Hookworm


An intestinal parasite that usually causes diarrhea or cramps. Heavy infestation with hookworm can be serious for newborns, children, pregnant women, and persons who are malnourished. Hookworm infections occur mainly in tropical and subtropical climates and affect about 1 billion people — about one-fifth of the world’s population. One of the most common species of hookworm, Ancylostoma duodenale, is found in southern Europe, northern Africa, northern Asia, and parts of South America. A second species, Necator americanus, was once widespread in the southeastern US early in the 20th century.

Hookworms have a complex life cycle that begins and ends in the small intestine. Hookworm eggs require warm, moist, shaded soil to hatch into larvae. These barely visible larvae penetrate the skin (often through bare feet), are carried to the lungs, go through the respiratory tract to the mouth, are swallowed, and eventually reach the small intestine. This journey takes about a week. In the small intestine, the larvae develop into half-inch-long worms, attach themselves to the intestinal wall, and suck blood. The adult worms produce thousands of eggs. These eggs are passed in the feces (stool).
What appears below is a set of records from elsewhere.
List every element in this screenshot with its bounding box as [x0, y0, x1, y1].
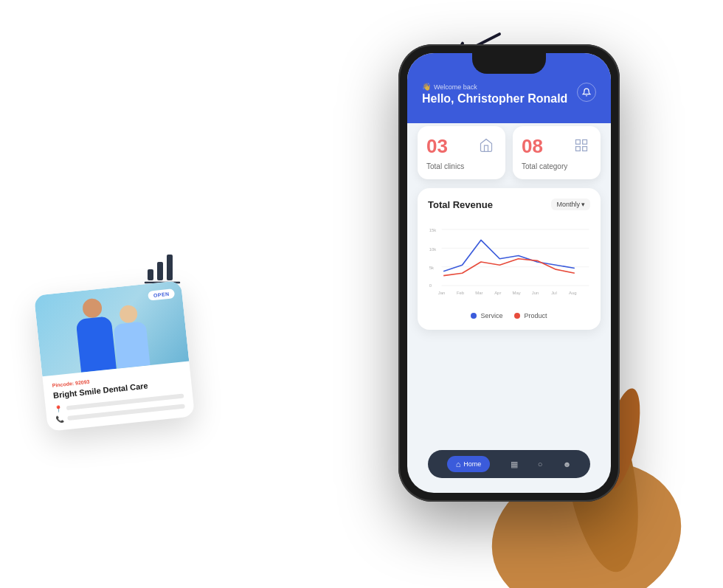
- nav-home-label: Home: [463, 460, 481, 468]
- dental-card-image: OPEN: [34, 280, 189, 376]
- legend-service: Service: [471, 312, 502, 319]
- phone-bottom-nav: ⌂ Home ▦ ○ ☻: [428, 450, 590, 478]
- user-greeting: Hello, Christopher Ronald: [422, 92, 567, 106]
- bell-button[interactable]: [577, 83, 596, 102]
- clinics-icon: [476, 135, 497, 156]
- monthly-label: Monthly: [556, 201, 580, 208]
- phone-wrapper: 👋 Welcome back Hello, Christopher Ronald: [398, 44, 634, 524]
- revenue-title: Total Revenue: [428, 199, 493, 210]
- stat-card-clinics: 03 Total clinics: [418, 126, 505, 179]
- svg-rect-8: [583, 140, 587, 145]
- grid-icon: ▦: [511, 460, 518, 469]
- location-icon: 📍: [55, 405, 63, 413]
- nav-circle[interactable]: ○: [538, 460, 543, 468]
- profile-icon: ☻: [563, 460, 572, 468]
- nav-home[interactable]: ⌂ Home: [447, 456, 491, 472]
- clinics-number: 03: [426, 135, 448, 158]
- chevron-down-icon: ▾: [581, 201, 585, 208]
- nav-grid[interactable]: ▦: [511, 460, 518, 469]
- svg-text:0: 0: [429, 283, 432, 288]
- category-number: 08: [522, 135, 543, 158]
- service-dot: [471, 313, 477, 319]
- legend-product: Product: [514, 312, 547, 319]
- monthly-filter-button[interactable]: Monthly ▾: [551, 198, 590, 210]
- revenue-card: Total Revenue Monthly ▾ 15k 10k 5k 0: [418, 188, 601, 330]
- phone-screen: 👋 Welcome back Hello, Christopher Ronald: [407, 53, 611, 493]
- wave-emoji: 👋: [422, 83, 431, 91]
- welcome-label: 👋 Welcome back: [422, 83, 567, 91]
- svg-text:10k: 10k: [429, 247, 437, 252]
- chart-area: 15k 10k 5k 0: [428, 218, 590, 306]
- svg-text:Jul: Jul: [551, 291, 557, 295]
- svg-rect-3: [148, 269, 153, 280]
- clinics-label: Total clinics: [426, 162, 497, 170]
- svg-text:May: May: [513, 291, 521, 295]
- stat-card-clinics-header: 03: [426, 135, 497, 158]
- chart-legend: Service Product: [428, 312, 590, 319]
- svg-rect-7: [576, 140, 581, 145]
- svg-rect-9: [576, 147, 581, 151]
- svg-text:Apr: Apr: [494, 291, 501, 295]
- svg-rect-5: [167, 255, 173, 280]
- svg-text:Aug: Aug: [569, 291, 577, 295]
- nav-profile[interactable]: ☻: [563, 460, 572, 468]
- phone-body: 👋 Welcome back Hello, Christopher Ronald: [398, 44, 620, 502]
- svg-text:5k: 5k: [429, 266, 434, 270]
- product-dot: [514, 313, 520, 319]
- svg-text:Mar: Mar: [475, 291, 482, 295]
- svg-text:Jan: Jan: [438, 291, 446, 295]
- revenue-header: Total Revenue Monthly ▾: [428, 198, 590, 210]
- phone-icon: 📞: [55, 415, 64, 423]
- phone-notch: [472, 53, 546, 74]
- phone-header-top: 👋 Welcome back Hello, Christopher Ronald: [422, 83, 596, 106]
- svg-rect-4: [157, 262, 163, 280]
- stats-row: 03 Total clinics 08: [407, 117, 611, 188]
- product-label: Product: [524, 312, 547, 319]
- category-label: Total category: [522, 162, 592, 170]
- category-icon: [571, 135, 592, 156]
- scene: OPEN Pincode: 92093 Bright Smile Dental …: [0, 0, 723, 588]
- svg-rect-10: [583, 147, 587, 151]
- welcome-text: Welcome back: [434, 83, 477, 91]
- home-icon: ⌂: [456, 460, 461, 468]
- service-label: Service: [480, 312, 502, 319]
- circle-icon: ○: [538, 460, 543, 468]
- stat-card-category-header: 08: [522, 135, 592, 158]
- stat-card-category: 08 Total category: [513, 126, 601, 179]
- revenue-chart-svg: 15k 10k 5k 0: [428, 218, 590, 306]
- dental-card: OPEN Pincode: 92093 Bright Smile Dental …: [34, 280, 195, 432]
- svg-text:Jun: Jun: [532, 291, 539, 295]
- svg-text:Feb: Feb: [457, 291, 465, 295]
- svg-text:15k: 15k: [429, 228, 437, 232]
If the eggs contaminate soil and conditions are right, they will hatch, molt, and develop into infective larvae again after 5 to 10 days.

Hookworm infection is contracted from contact with soil contaminated by hookworm, by walking barefoot or accidentally swallowing contaminated soil. Children — because they play in dirt and often go barefoot — are at high risk. Since transmission of hookworm infection requires development of the larvae in soil, hookworm cannot be spread person to person.

Chronic heavy hookworm infection can damage the growth and development of children. The loss of iron and protein retards growth and mental development, sometimes irreversibly. The first signs of hookworm infection are itching and a rash at the site where the larvae penetrate the skin. These signs may be followed by abdominal pain, diarrhea, loss of appetite and weight loss, and anemia. Hookworm can also cause difficulty breathing, enlargement of the heart, and irregular heartbeat. Hookworm infection have been known to be fatal, particularly in infants.

The diagnosis is by identifying hookworm eggs in a stool sample. In countries where hookworm is common and reinfection is likely, light infections are often not treated. In the US, hookworm infections are generally treated for 1-3 days. The drugs are effective and appear to have few side effects. Another stool exam should be repeated 1 to 2 weeks after therapy. If the infection is still present, treatment is repeated. Iron supplements are in order with anemia.

People infected with hookworm are half as likely to have asthma as those without it, in keeping with the hygiene hypothesis of asthma — the theory that because of better hygiene, people today tend to get fewer infections so they are at greater risk of allergic conditions such as asthma.

To prevent hookworm, do not walk barefoot or contact the soil with bare hands in areas where hookworm is common or there are likely to be feces in the soil or sand.